Dalam penertiban lokasi sempadan sungai, digunakan satu alat berat untuk meruntuhkan bangunan semipermanen yang didirikan di sepanjang sempadan Sungai Code, tepatnya di sekitar Kampung Karanganyar, Brontokusuman, Kemantren (Kecamatan) Mergangsan, Kota Yogyakarta.
Penertiban dengan menggunakan alat berat dimulai sejak pagi hingga siang hari, warga sekitar berkumpul untuk melihat langsung proses penertiban ini.
Baca juga: Bukti Cinta NKRI, Eks Napi Terorisme Tanam Pohon di Bantaran Sungai Bengawan Solo
Namun, ada satu warga yang menggunakan pengeras suara menolak penertiban yang dilakukan oleh Balai Besar Wilayah Sungai Serayu Opak (BBWSO).
Warga yang menolak, Kristriwanto mengatakan, sebelum dilakukan penertiban oleh BBWSO warga pernah diundang untuk berdiskusi bersama terkait permasalahan ini, tepatnya pada tahun 2020 lalu.
"Saat datang kami diputarkan video diweden-wedeni (ditakut-takuti), kami menolak tapi nggak ditanggapi. Lalu, ada surat peringatan sampai tiga kali," ujar dia saat ditemui di lokasi, Rabu (28/9/2022).
Warga yang menolak tetap berusaha mempertahankan bangunan semipermanen dengan cara beraudiensi dengan Komisi C DPRD Daerah Istimewa Yogyakarta (DIY).
"Nah, saat itu sudah tenang, kita lobi ke camat dan tetap berkegiatan gotong royong dan sebagainya," jelas dia.
Tak hanya audiensi dengan DPRD DIY, Kristriwanto juga sempat bertemu dengan anggota DPRD Kota Yogyakarta. Pada saat itu, anggota DPRD Kota Yogyakarta menanyakan kepemilikan tanah.
"Ada PUPK ya menanyakan soal tanah, nah kita belum tahu, akhirnya konfirmasi ke BBWSO. Tanggal 12 itu, itu kesepakatan tanggal 3, ternyata ini tanah negara. Saya heran ada kejahatan kemanusiaan luar biasa," ucapnya.

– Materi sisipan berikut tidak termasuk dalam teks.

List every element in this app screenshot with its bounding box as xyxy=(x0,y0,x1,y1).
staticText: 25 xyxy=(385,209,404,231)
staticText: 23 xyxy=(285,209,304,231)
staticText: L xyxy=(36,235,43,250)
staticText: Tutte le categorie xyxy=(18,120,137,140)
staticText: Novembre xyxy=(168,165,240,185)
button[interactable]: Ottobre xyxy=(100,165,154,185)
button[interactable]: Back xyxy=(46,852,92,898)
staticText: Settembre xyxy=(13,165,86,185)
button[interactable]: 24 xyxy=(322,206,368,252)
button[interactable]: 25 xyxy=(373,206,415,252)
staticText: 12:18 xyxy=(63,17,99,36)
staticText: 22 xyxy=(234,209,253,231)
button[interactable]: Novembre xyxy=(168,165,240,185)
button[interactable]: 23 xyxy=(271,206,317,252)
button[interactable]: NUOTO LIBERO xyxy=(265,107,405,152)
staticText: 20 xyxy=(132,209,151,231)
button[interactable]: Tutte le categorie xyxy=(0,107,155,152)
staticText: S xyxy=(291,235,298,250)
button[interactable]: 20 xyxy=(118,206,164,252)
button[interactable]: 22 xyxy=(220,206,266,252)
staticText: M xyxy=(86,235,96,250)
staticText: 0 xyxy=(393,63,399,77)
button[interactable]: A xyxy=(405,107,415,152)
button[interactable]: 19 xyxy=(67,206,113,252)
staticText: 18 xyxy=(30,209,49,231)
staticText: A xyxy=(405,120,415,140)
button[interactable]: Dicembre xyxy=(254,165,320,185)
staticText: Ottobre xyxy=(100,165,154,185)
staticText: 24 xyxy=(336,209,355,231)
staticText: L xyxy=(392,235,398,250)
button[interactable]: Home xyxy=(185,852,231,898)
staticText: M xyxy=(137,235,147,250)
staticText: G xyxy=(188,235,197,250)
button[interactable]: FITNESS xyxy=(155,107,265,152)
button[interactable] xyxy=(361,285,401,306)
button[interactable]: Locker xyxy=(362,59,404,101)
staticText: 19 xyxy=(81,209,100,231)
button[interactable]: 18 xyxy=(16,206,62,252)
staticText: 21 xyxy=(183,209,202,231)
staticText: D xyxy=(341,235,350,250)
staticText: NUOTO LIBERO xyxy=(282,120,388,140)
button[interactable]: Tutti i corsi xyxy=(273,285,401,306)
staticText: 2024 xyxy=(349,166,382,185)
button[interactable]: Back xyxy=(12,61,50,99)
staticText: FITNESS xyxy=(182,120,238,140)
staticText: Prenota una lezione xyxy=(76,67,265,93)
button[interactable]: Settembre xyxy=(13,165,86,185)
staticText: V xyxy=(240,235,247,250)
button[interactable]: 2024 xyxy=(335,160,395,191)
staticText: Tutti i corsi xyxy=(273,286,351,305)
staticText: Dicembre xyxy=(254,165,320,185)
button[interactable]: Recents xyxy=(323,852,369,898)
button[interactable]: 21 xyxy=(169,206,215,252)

Ia menegaskan, dirinya dan rekan-rekan lainnya tidak menolak penertiban tetapi menolak penggusuran yang ia nilai semena-mena karena telah disetujui 3 poin musyawarah mufakat.
"Tiga poin itu pertama dibuat jalan inspeksi, ini kan sudah ada. Kedua, bersama-sama memelihara sungai, kita sepakat. Ketiga, diadakan penataan secara mesyawarah mufakat," jelas dia.
Total sebanyak 22 kepala keluarga (KK) yang terdampak dengan penertiban ini. Sebanyak 16 KK mata pencariannya berdagang di bangunan tersebut, 2 memiliki gerobak ronde dan angkringan, serta 2 KK merupakan tukang becak.
"Ke depan kami enggak tahu mungkin jadi pemulung, cari pasir, kita tetap perjuangkan, berembuk," kata dia.
Kepala Bidang Operasi dan Pemeliharaan BBWSO Antyarsa Ikana Dani mengatakan, bangunan semipermanen yang didirikan warga ini tidak mengantongi izin dan melanggar pemanfaatan atau penggunaan sempadan sungai.